Information provided.
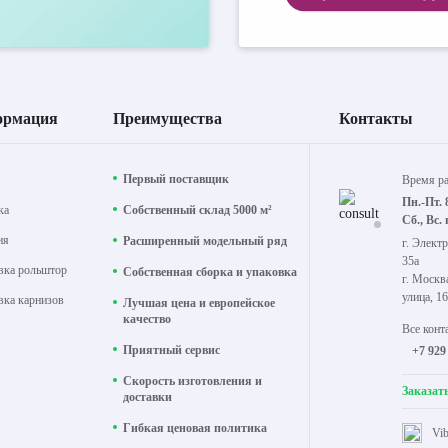
ормация
Преимущества
Контакты
Первый поставщик
Время р
Пн.-Пт. 
ка
Собственный склад 5000 м²
Сб., Вс.
ия
Расширенный модельный ряд
г. Электр
35а
вка рольштор
Собственная сборка и упаковка
г. Москв
улица, 16
вка карнизов
Лучшая цена и европейское
качество
Все конт
Приятный сервис
+7 929
Скорость изготовления и
Заказат
доставки
Гибкая ценовая политика
Vib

Description of the task.
Output the entries verbatim but drop the images.

Response area.
ормация
Преимущества
Контакты
Первый поставщик
Время р
Пн.-Пт. 
ка
Собственный склад 5000 м²
Сб., Вс.
ия
Расширенный модельный ряд
г. Электр
35а
вка рольштор
Собственная сборка и упаковка
г. Москв
улица, 16
вка карнизов
Лучшая цена и европейское
качество
Все конт
Приятный сервис
+7 929
Скорость изготовления и
Заказат
доставки
Гибкая ценовая политика
Vib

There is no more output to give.